Wir konfrontierten Erwin Rose, Senior-Chef des Bocholter Versenders, mit dem Befund. Rose war von den Abweichungen überrascht, nannte aber umgehend eine Erklärung, die wir so stehen lassen (s. Interview oben). Wegen einer kürzlich erfolgten Umstellung stammen die Rahmen-Sets aus unterschiedlichen Produktionsstätten. Dabei hat der neue Hersteller, von dem der Rahmen des gekauften Rades stammt, noch Probleme, die Vorgaben von Rose zu Gewichten und Steifigkeiten exakt zu treffen. Rose sagte aber zu, gemeinsam mit dem Rahmenhersteller mit Hochdruck an einer Lösung des Problems zu arbeiten.

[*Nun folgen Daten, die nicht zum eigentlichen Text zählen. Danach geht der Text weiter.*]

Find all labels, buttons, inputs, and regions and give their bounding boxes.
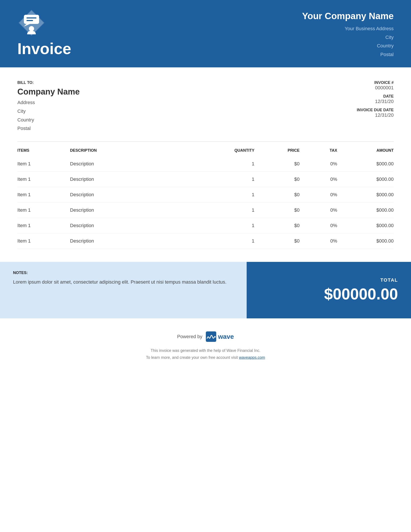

Dieses Detail ist natürlich kein Argument gegen den Kauf eines Versandrades. Generell zeigt der Test, dass die vier Versender ihr Geschäft beherrschen. Die systemimmanente Schwäche des Versandhandels bleibt die Schnittstelle zum Kunden. Wer nicht genau weiß, was er will, eine intensive Beratung wünscht und zwischen mehreren Optionen vergleichen will, für den bleibt der Kauf bei einem gut sortierten Fachhändler vermutlich der sicherere Weg zum neuen Traumrad.